Paziente di sesso femminile, 88 anni, ipertesa, affetta da iperuricemia e portatrice di protesi valvolare aortica impiantata transcatetere (TAVI), che giunge al Pronto Soccorso per riferito dolore toracico.
Esame obiettivo: murmure vescicolare abolito alle basi; non edemi declivi; attività cardiaca ritmica; toni validi; soffio mitralico 2/6; polsi radiali simmetrici e normosfigmici. ECG: ritmo sinusale a FC 68/min; normale conduzione AV; deviazione assiale sinistra (DAS); alterazioni aspecifiche della ripolarizzazione ventricolare.

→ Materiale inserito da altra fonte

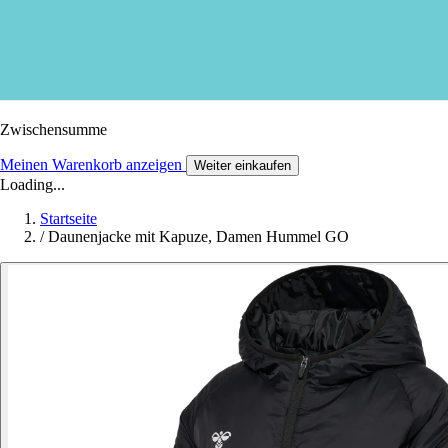
Zwischensumme
Meinen Warenkorb anzeigen
Weiter einkaufen
Loading...
Startseite
/
Daunenjacke mit Kapuze, Damen Hummel GO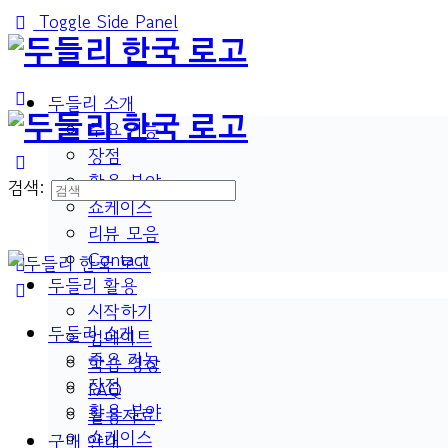
Toggle Side Panel
두들리 소개
주요 기능
장점
활용 분야
검색:
쇼케이스
리뷰 모음
Contact
두들리 활용
시작하기
두들리 소개
업데이트
주요 기능
학습 영상
장점
FAQ
활용 분야
활용자료
쇼케이스
구매 안내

La radiografia del torace dimostra un'opacità calcifica pseudo-addensante in sede retrocardiaca sinistra (Fig. 1).
L'approfondimento mediante esame TC senza mezzo di contrasto (Fig. 2) dimostra la presenza di modesto versamento pleurico bilaterale e di una massa calcifica con core ipodenso che coinvolge estesamente la valvola mitralica e che sporge nell'atrio sinistro, reperto da riferire a calcificazione caseosa.
Data la benignità del caso, la paziente non è stata sottoposta a trattamento chirurgico, ma ha proseguito la terapia con farmaci antipertensivi.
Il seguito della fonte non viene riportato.